I picked up on that in a different
thread.
Fremer enjoys (and promotes) audiophile 'effects' - sonics more likely heard in a listening room than a concert hall. His reference tends to be other equipment.
Hello Tim, I agree that Fremer focuses on audiophile effects in his reviews. He also tends to refer to other gear instead of to live music and the way real instruments sound. I suspect he and other reviewers are conflicted. The readers ask for comparisons, and this often leads to a discussion about effects and the other gear being compared. Which component brings out more detail, which has a blacker background?
I think there is a way to accomplish both goals. One can compare two turntables by making digital recordings for quick and easy direct comparisons and also describe which turntable sounds more like real music and why. And then the reviewer can go into why the other turntable does not sound as much like real music. The problem, as I see it, is that the reviewer's job is easier and the writing seems more interesting and full of content when everything is broken down into parts and sonic attributes rather than a comparison to the larger picture of the sound of music. And the reader has been conditioned to understand the sound of components and systems by these attributes and the glossary of terms.

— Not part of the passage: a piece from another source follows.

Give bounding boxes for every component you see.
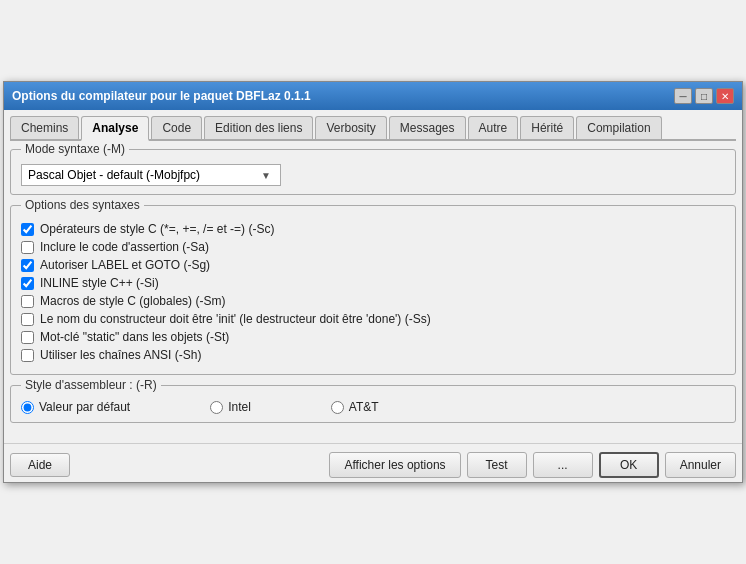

I think there is a real opportunity here, with some effort, to reexamine how reviews are approached and what they should communicate. It is a real challenge and I am skeptical that such a shift will take place, but it is possible, IMO. Car and appliance reviews are about performance, function, build quality and sometimes aesthetics. Audio gear reviews can be about those things too, but they can be be about much more. Audio gear and systems are tools to help us experience a music performance from the past. It is about emotion and art and the appreciation of greater things. We all share the reference to live music, and audio reviews should help us to understand whether or not the reviewer thinks the product under review brings us closer to the sound of real music.
What does the "blacker background" of one turntable compared to another really tell us about how a component brings a system closer to the sound of the real thing? It may seem that one turntable is more forensic in its analysis of the information in the grooves, but it can also mean that it is more damped than the other table. It does a better job of eliminating noise that can obscure resolution. However, if eliminating noise is the result of overdampening a component, it may also obscure information like the ambient energy that remains in space after the bow touches the strings of a cello and the body amplifies the vibrations. As long as that energy exists in the hall and can be heard by the audience, there is no black background.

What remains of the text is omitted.